(Collected data)

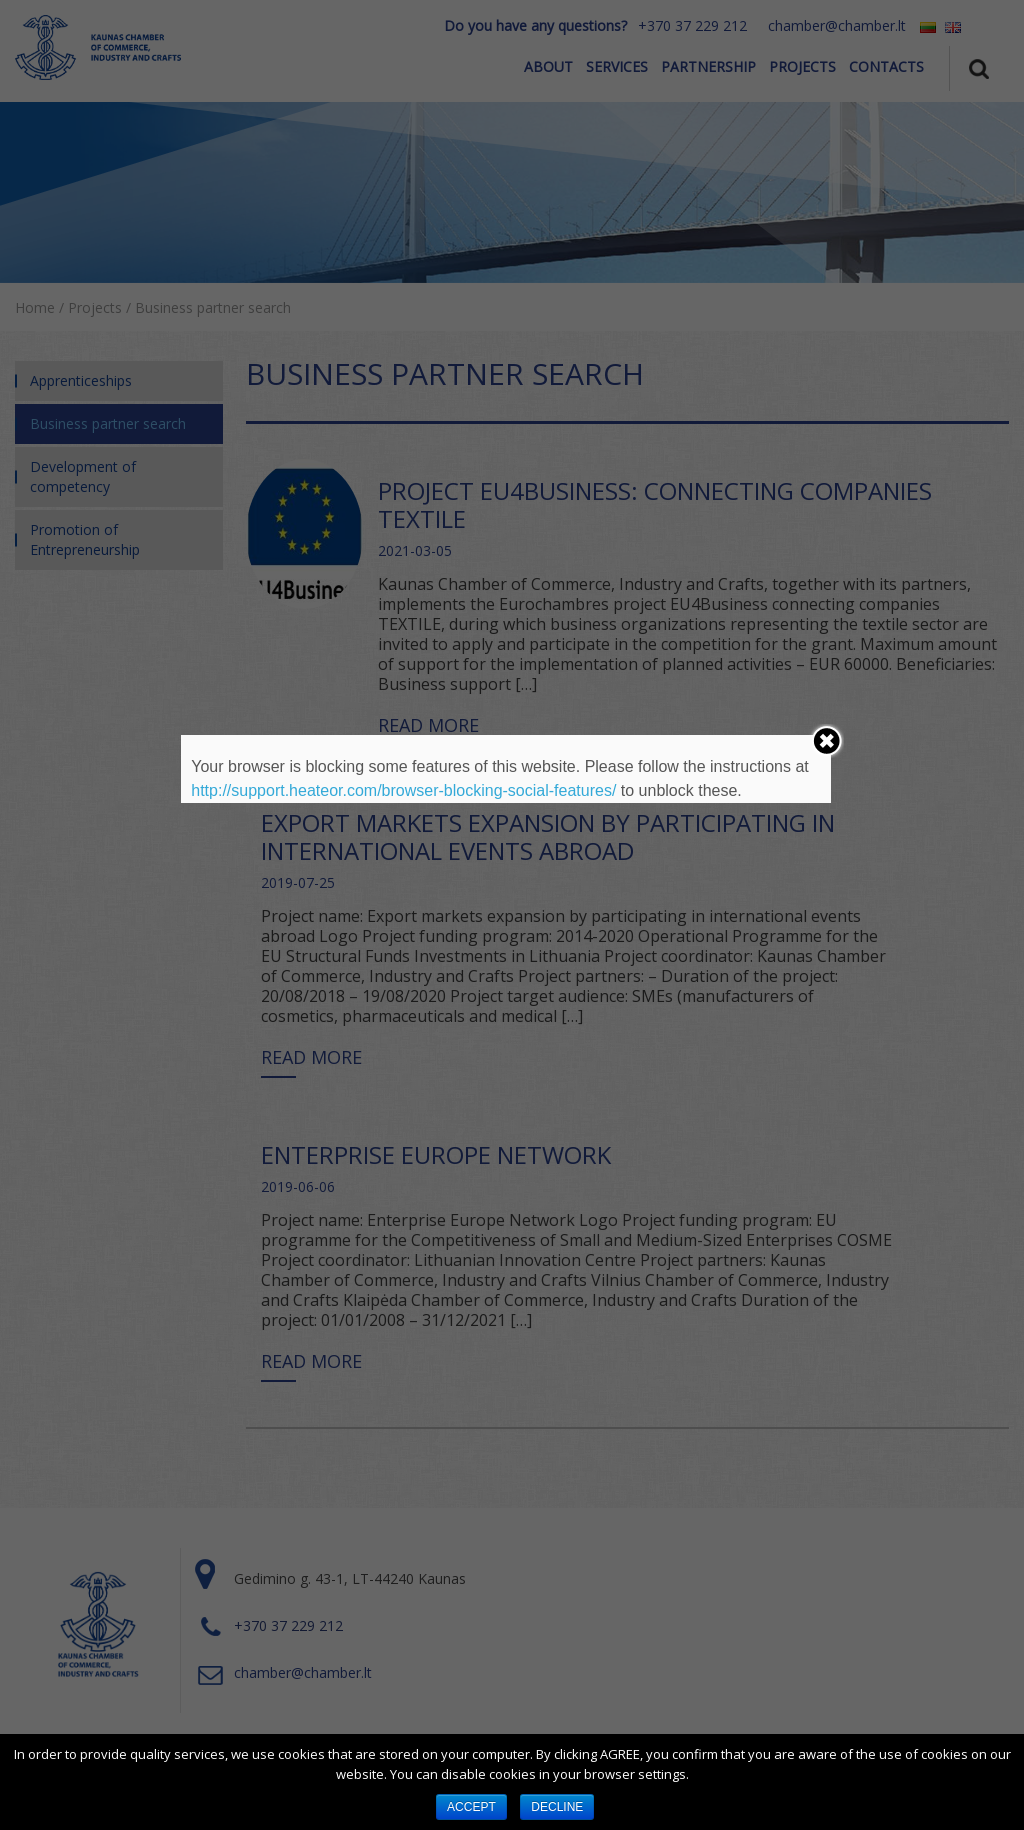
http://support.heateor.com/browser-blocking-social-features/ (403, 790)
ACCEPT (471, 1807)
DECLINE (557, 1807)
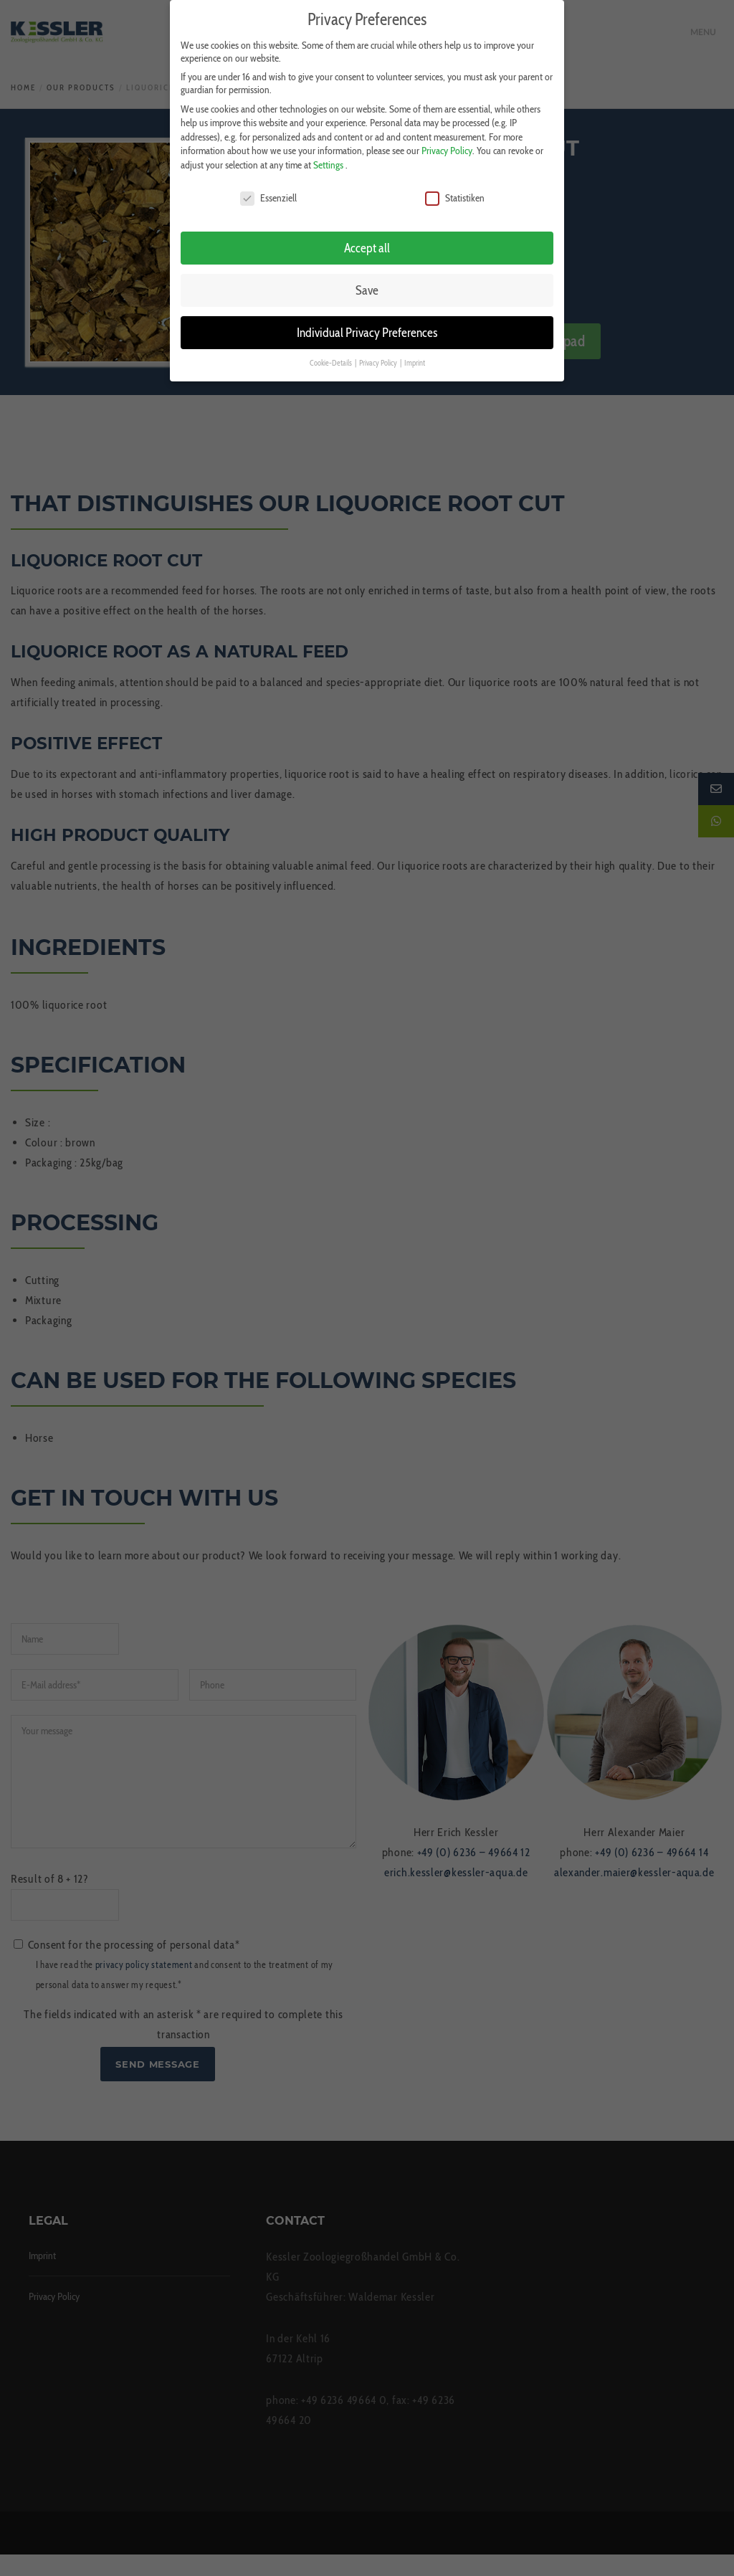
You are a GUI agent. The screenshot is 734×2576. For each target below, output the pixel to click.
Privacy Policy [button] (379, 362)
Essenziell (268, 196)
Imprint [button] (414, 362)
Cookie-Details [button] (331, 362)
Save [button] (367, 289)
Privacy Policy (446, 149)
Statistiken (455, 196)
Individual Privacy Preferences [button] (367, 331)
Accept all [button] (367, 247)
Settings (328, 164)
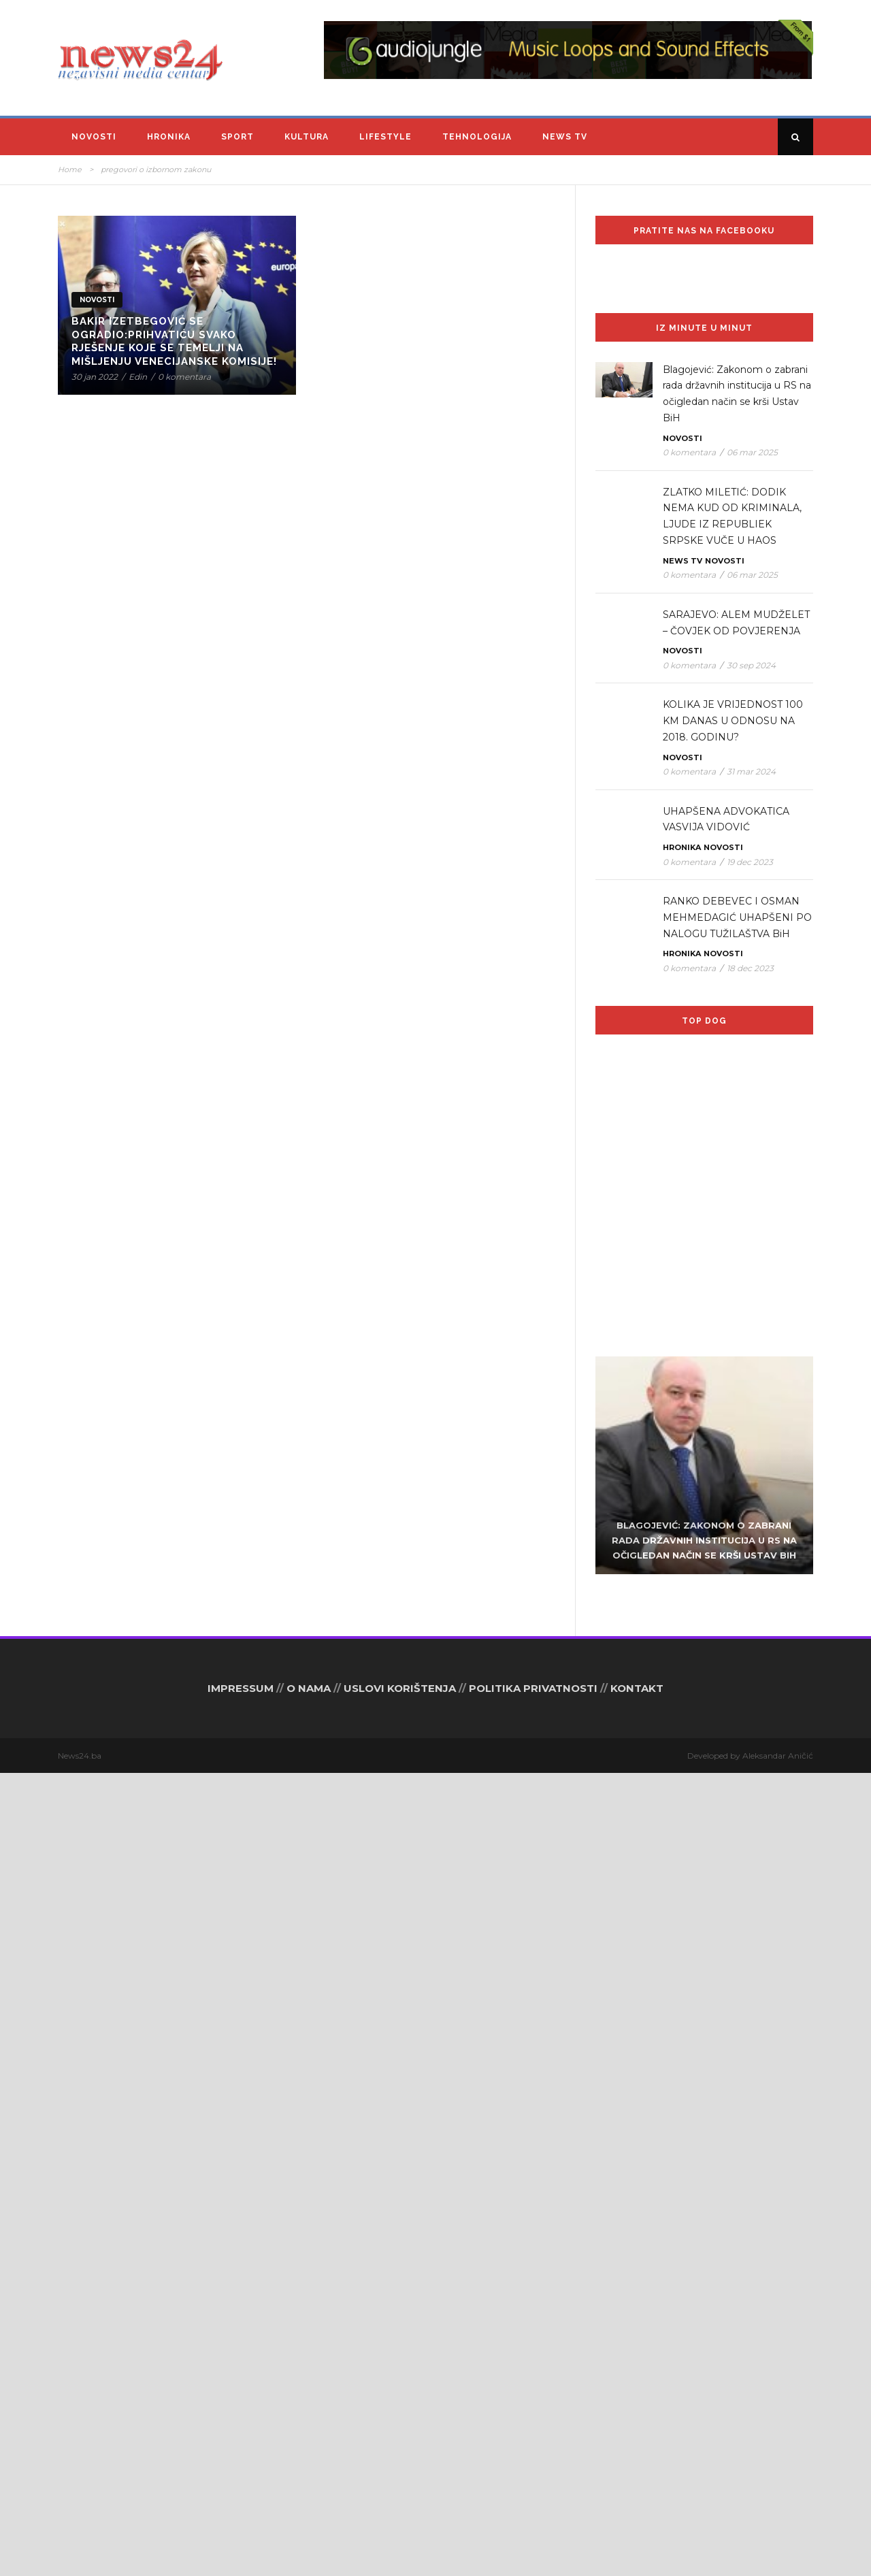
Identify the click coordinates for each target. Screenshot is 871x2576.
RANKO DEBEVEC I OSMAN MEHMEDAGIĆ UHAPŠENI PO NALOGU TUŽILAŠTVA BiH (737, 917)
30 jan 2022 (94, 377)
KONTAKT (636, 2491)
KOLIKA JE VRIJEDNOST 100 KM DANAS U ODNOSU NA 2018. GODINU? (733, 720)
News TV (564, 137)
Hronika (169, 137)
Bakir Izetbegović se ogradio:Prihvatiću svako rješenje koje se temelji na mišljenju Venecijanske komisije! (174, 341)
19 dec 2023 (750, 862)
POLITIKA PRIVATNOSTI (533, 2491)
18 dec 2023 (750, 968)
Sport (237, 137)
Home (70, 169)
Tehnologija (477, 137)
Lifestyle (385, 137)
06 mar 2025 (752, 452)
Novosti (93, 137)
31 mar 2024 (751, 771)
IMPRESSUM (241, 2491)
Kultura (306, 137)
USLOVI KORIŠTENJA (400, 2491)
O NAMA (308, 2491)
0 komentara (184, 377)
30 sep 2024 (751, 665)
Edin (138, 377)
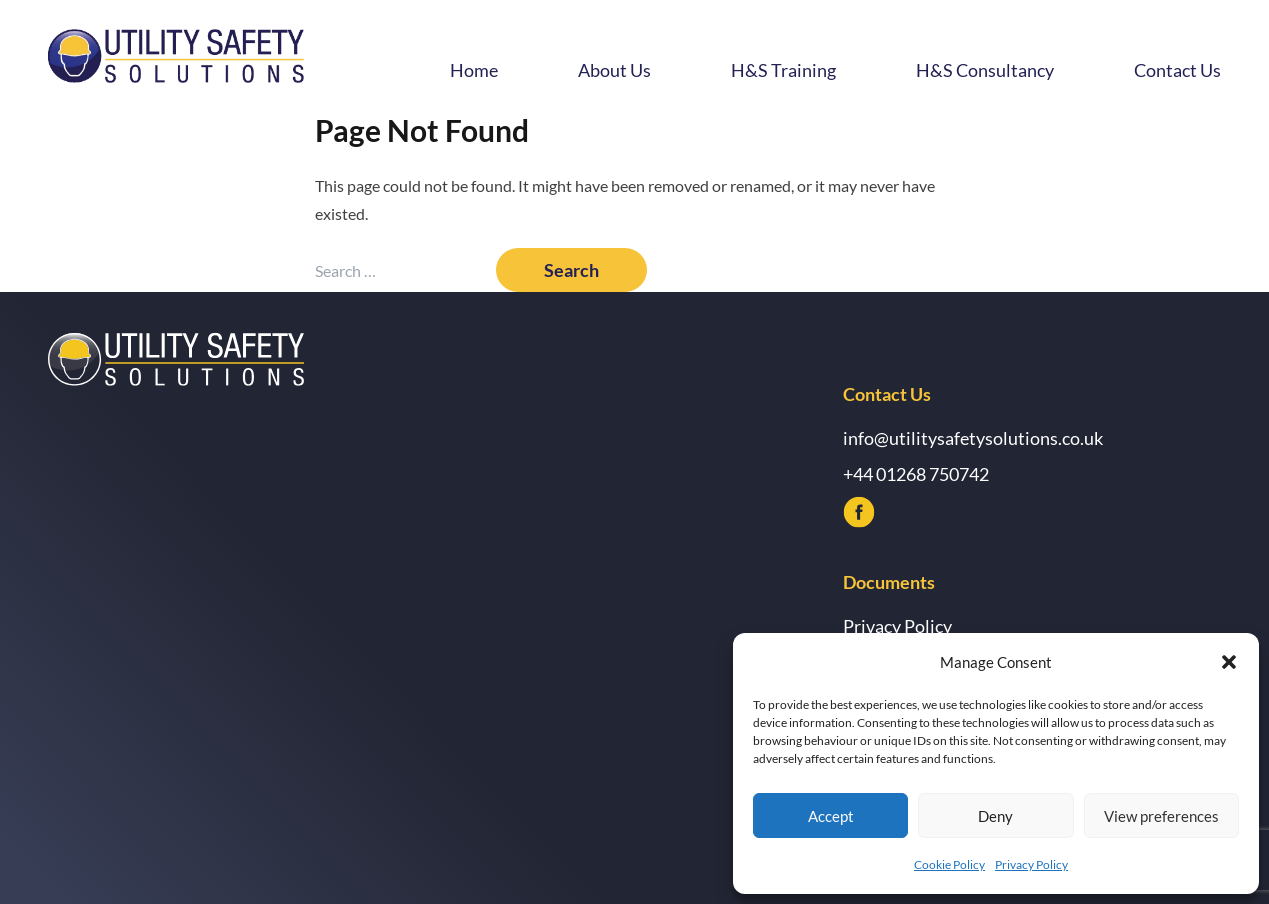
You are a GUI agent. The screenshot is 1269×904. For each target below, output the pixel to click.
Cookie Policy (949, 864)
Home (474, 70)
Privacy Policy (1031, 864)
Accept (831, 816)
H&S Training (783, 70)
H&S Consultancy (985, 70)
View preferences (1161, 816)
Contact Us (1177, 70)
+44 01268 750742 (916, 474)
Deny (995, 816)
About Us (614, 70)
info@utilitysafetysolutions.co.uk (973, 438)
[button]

DIRECTIONS:
All of the entries above need to be transcribed exactly, except for the pictures.

OUTPUT FOR THIS TASK:
http://support.heateor.com/browser-blocking-social-features/ (403, 790)
ACCEPT (471, 1807)
DECLINE (557, 1807)
You are a GUI agent. The screenshot is 734×2576. For each target below, output the pixel to click.
Privacy Policy [button] (379, 362)
Essenziell (268, 196)
Imprint [button] (414, 362)
Cookie-Details [button] (331, 362)
Save [button] (367, 289)
Privacy Policy (446, 149)
Statistiken (455, 196)
Individual Privacy Preferences [button] (367, 331)
Accept all [button] (367, 247)
Settings (328, 164)
Identify the click coordinates for each target. Screenshot is 871x2576.
RANKO DEBEVEC I OSMAN MEHMEDAGIĆ UHAPŠENI PO NALOGU TUŽILAŠTVA BiH (737, 917)
30 jan 2022 (94, 377)
KONTAKT (636, 2491)
KOLIKA JE VRIJEDNOST 100 KM DANAS U ODNOSU NA 2018. GODINU? (733, 720)
News TV (564, 137)
Hronika (169, 137)
Bakir Izetbegović se ogradio:Prihvatiću svako rješenje koje se temelji na mišljenju Venecijanske komisije! (174, 341)
19 dec 2023 (750, 862)
POLITIKA PRIVATNOSTI (533, 2491)
18 dec 2023 (750, 968)
Sport (237, 137)
Home (70, 169)
Tehnologija (477, 137)
Lifestyle (385, 137)
06 mar 2025 (752, 452)
Novosti (93, 137)
31 mar 2024 (751, 771)
IMPRESSUM (241, 2491)
Kultura (306, 137)
USLOVI KORIŠTENJA (400, 2491)
O NAMA (308, 2491)
0 komentara (184, 377)
30 sep 2024 (751, 665)
Edin (138, 377)
You are a GUI agent. The screenshot is 1269×904. For each target below, output the pixel to click.
Cookie Policy (949, 864)
Home (474, 70)
Privacy Policy (1031, 864)
Accept (831, 816)
H&S Training (783, 70)
H&S Consultancy (985, 70)
View preferences (1161, 816)
Contact Us (1177, 70)
+44 01268 750742 (916, 474)
Deny (995, 816)
About Us (614, 70)
info@utilitysafetysolutions.co.uk (973, 438)
[button]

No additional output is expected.